- [What needs to be done] What is the number of lines in the listing below that contain the string "Tennis"? Give that number only.
= = = = = = =
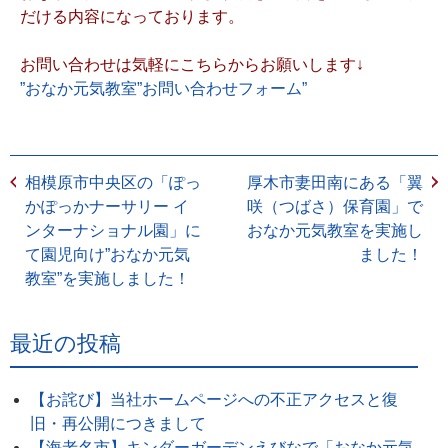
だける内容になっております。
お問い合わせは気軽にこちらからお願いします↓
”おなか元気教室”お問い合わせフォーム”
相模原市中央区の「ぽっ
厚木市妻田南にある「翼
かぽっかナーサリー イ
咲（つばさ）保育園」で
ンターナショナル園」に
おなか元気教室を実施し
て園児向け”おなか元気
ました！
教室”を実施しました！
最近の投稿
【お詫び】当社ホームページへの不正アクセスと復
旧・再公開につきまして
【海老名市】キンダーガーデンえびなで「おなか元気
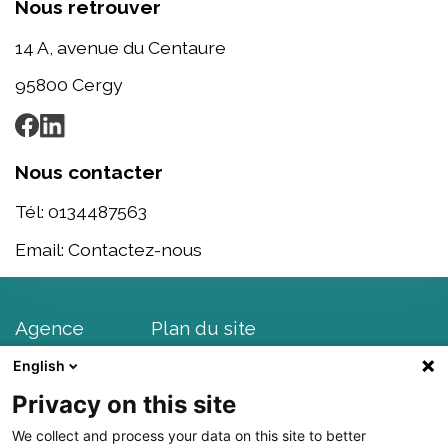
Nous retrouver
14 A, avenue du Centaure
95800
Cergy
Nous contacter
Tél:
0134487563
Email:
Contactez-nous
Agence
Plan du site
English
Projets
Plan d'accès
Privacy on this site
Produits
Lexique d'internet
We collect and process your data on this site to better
= = = = = = =
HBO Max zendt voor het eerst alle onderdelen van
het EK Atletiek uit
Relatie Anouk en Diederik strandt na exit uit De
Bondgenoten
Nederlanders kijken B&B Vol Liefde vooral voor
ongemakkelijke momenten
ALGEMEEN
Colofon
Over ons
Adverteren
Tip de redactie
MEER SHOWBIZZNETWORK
= = = = = = =
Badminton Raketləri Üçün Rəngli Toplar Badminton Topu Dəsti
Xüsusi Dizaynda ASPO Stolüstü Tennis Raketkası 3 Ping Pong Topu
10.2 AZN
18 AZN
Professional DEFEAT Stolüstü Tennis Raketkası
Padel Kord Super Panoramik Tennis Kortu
= = = = = = =
- [Expected answer] 3